Descubra qual foi o primeiro computador, ou os primeiros, dentre as máquinas para cálculos complexos que remontam à Grécia Antiga

09/08/2019 às 17:30

A pergunta "qual foi o primeiro computador?" pode ter mais de uma resposta correta, dependendo de para quem você perguntar. Embora muitos pensem como o ENIAC como o precursor, ele responde por uma categoria das máquinas calculadoras complexas modernas. Aqui, nós explicamos as diferentes categorias e quais foram os primeiros de cada uma.

U.S. Army/ARL Technical Library / Ester Gerston e Gloria Gordon programando o ENIAC / primeiro computador

Ester Gerston e Gloria Gordon, programadoras do ENIAC (créditos: ARL Technical Library / U.S. Army)

Como surgiu o primeiro computador

Dependendo do que considerarmos um computador, a origem e uso do "primeiro" pode variar. Assim, é justo dividir os computadores em três categorias distintas: os mecânicos, os eletromecânicos e os eletrônicos. Assim, fica mais fácil definir o primeiro de cada e explicar para o que eles foram criados.

1. Computadores mecânicos

Estes computadores, como sugere o nome, usavam componentes como polias, alavancas e engrenagens. Eles se dividem em duas sub-categorias, os não-programáveis (o que os definiria não como computadores, mas como "máquinas", mas acabam sendo considerados dada a sua complexidade) e os programáveis.

Os computadores mecânicos não-programáveis eram aparatos desenvolvidos para uma função ou conjunto de funções específicas.

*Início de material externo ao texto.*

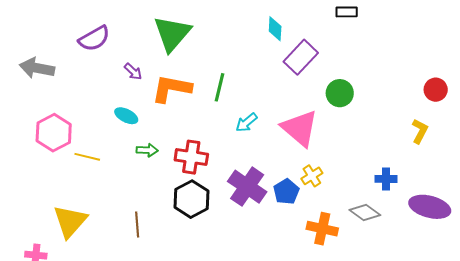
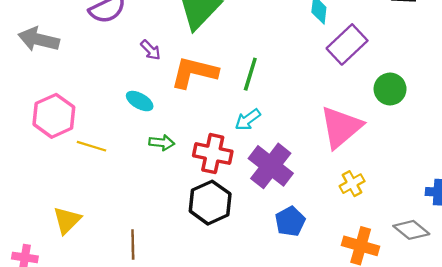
cyan arrow: (246, 123) -> (248, 120), moved
pink triangle: (300, 128) -> (341, 127), turned 36
purple cross: (247, 187) -> (271, 166), moved
blue pentagon: (286, 192) -> (290, 221), moved
yellow triangle: (70, 221) -> (67, 220), size x0.7
brown line: (137, 224) -> (133, 245), moved

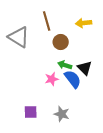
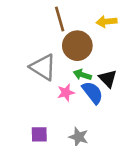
gray triangle: (19, 37) -> (43, 67), moved
brown circle: (61, 42) -> (77, 46), size x1.5

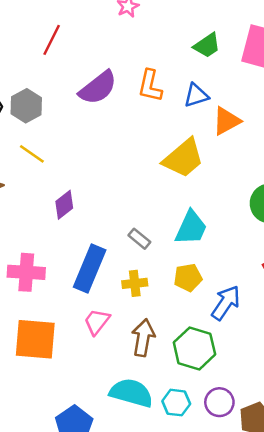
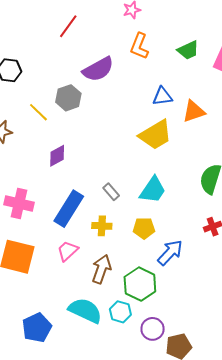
orange L-shape: (150, 86) -> (139, 46), moved
blue triangle: (196, 95) -> (162, 96), moved
gray hexagon: (26, 106) -> (68, 98), moved
cyan hexagon: (176, 403) -> (120, 312), moved

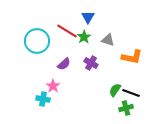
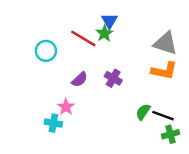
green star: (84, 37) -> (104, 33), moved
gray triangle: (108, 40) -> (165, 43), moved, size x1.5
cyan circle: (37, 41) -> (46, 51), size x0.7
green cross: (126, 108) -> (170, 134), moved

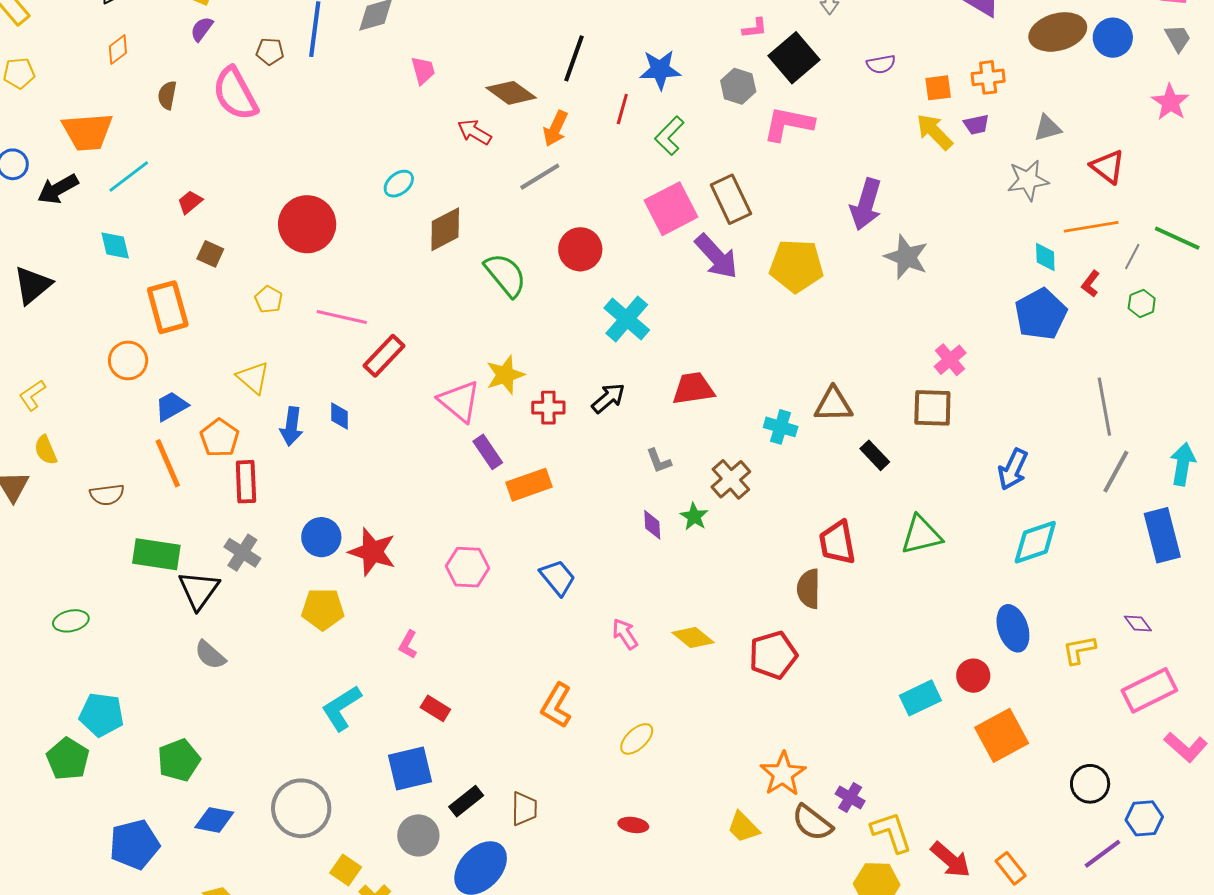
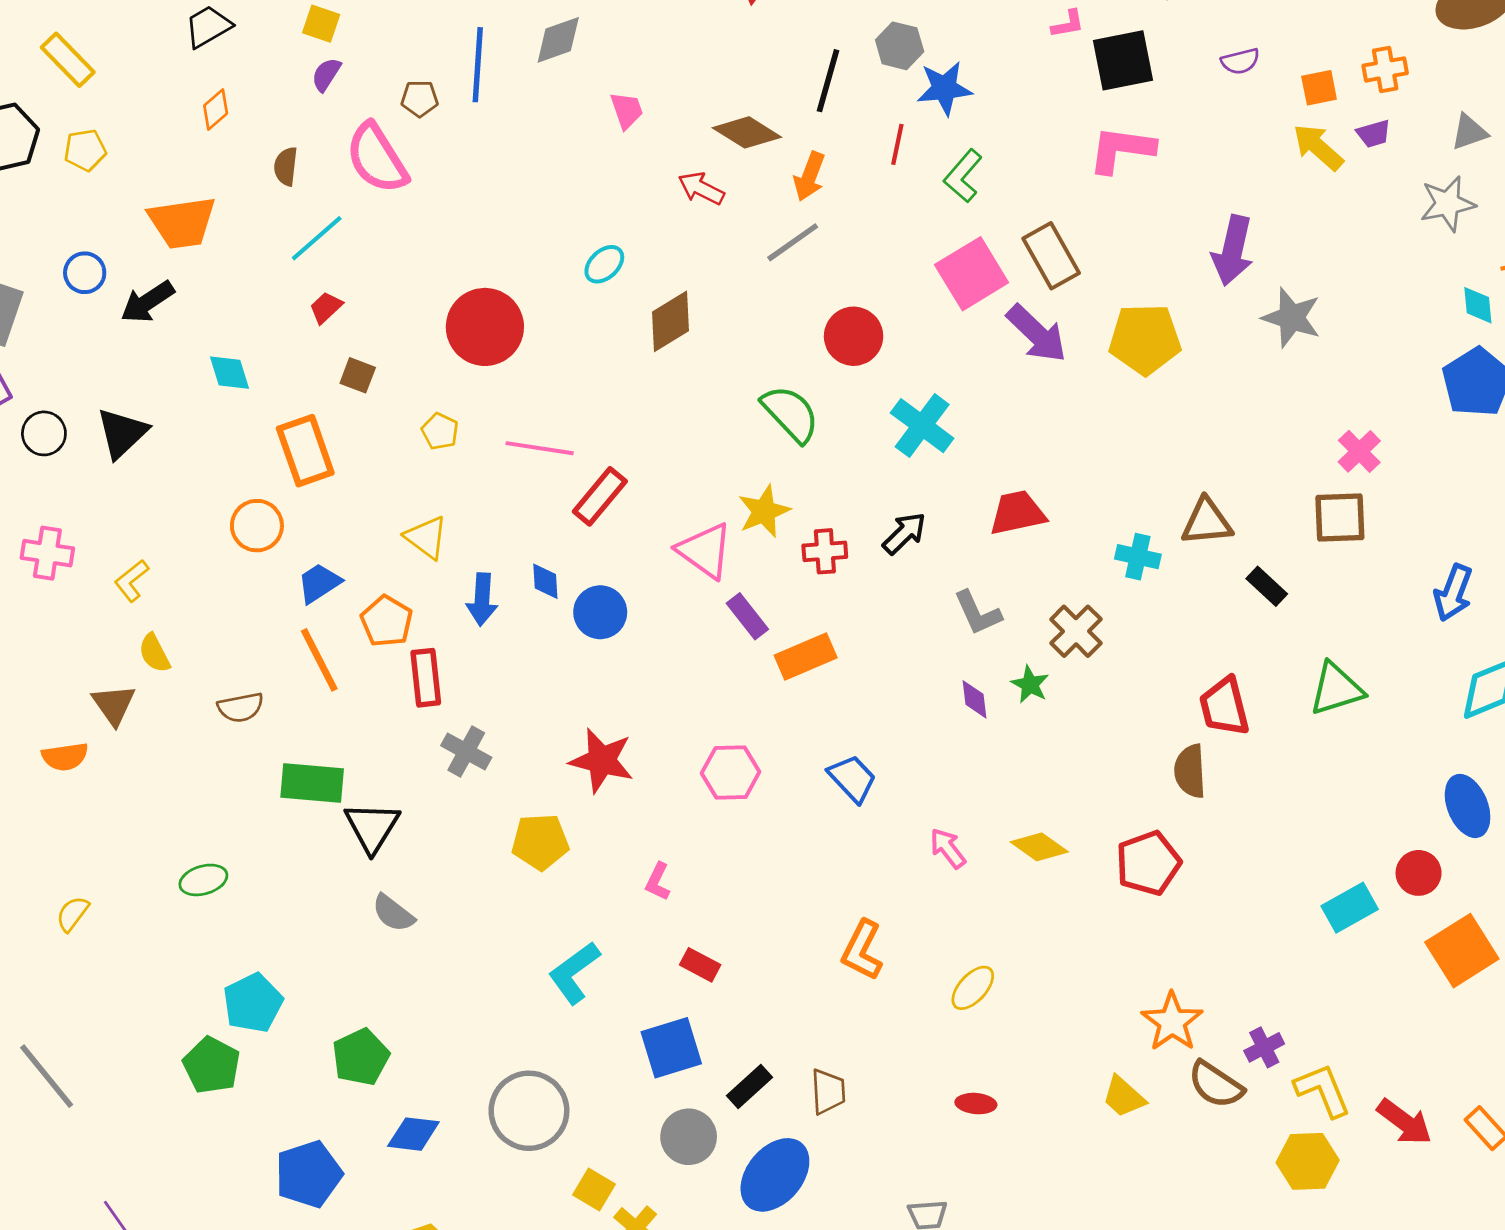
black square: (794, 58) -> (1123, 60), turned 33
gray hexagon: (738, 86) -> (900, 46), moved
cyan line: (129, 176) -> (317, 238), moved
green semicircle: (505, 275) -> (790, 414), moved
gray L-shape: (659, 461) -> (978, 613), size x1.4
blue circle: (321, 537) -> (600, 612), moved
gray cross: (242, 553) -> (466, 751), moved
cyan pentagon: (102, 715) -> (253, 1003), turned -30
purple cross: (850, 797) -> (1264, 1047), turned 36

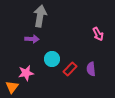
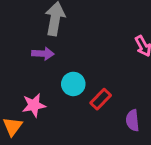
purple semicircle: (91, 69) -> (132, 120), moved

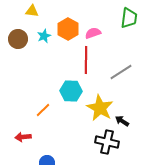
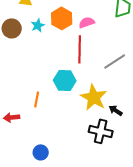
orange line: (43, 110) -> (37, 99), turned -35
red arrow: (23, 137) -> (12, 117), moved

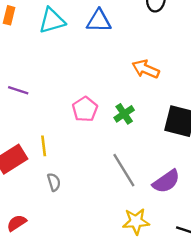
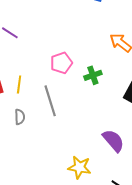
gray line: (124, 170) -> (50, 101), moved
purple semicircle: (166, 181) -> (113, 141), turned -110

O mais antigo modelo de algo parecido, embora o original tenha se perdido no tempo é a Máquina de Anticítera.

Mecanismo de Anticítera / primeiro computador

Datado de aproximadamente 87 AEC, o mecanismo foi encontrado em 1901 nos restos de um naufrágio ocorrido quase 2.000 anos antes. Em 1902, o arqueólogo  Spyridon Stais identificou, para a surpresa da comunidade científica uma roda de engrenagem no artefato, algo que se acreditava ter sido inventado só por volta do século XI. Análises demonstravam que ele era muito parecido com um relógio mecânico, precedendo estes em quase mil anos.

Hoje sabe-se que a Máquina de Anticítera era um calendário mecânico, capaz de prever as posições dos corpos celestes conhecidos na época, bem como eclipses e o início dos Jogos Atléticos (que não eram os Jogos Olímpicos da Antiguidade, mas uma modalidade similar). Ele foi provavelmente usado em naus como um guia, por ser capaz de calcular a orbita lunar, solar e dos cinco planetas conhecidos do Sistema Solar no período (Mercúrio, Vênus, Marte, Júpiter e Saturno), além de ser capaz de prever eclipses lunares e solares com séculos de antecedência.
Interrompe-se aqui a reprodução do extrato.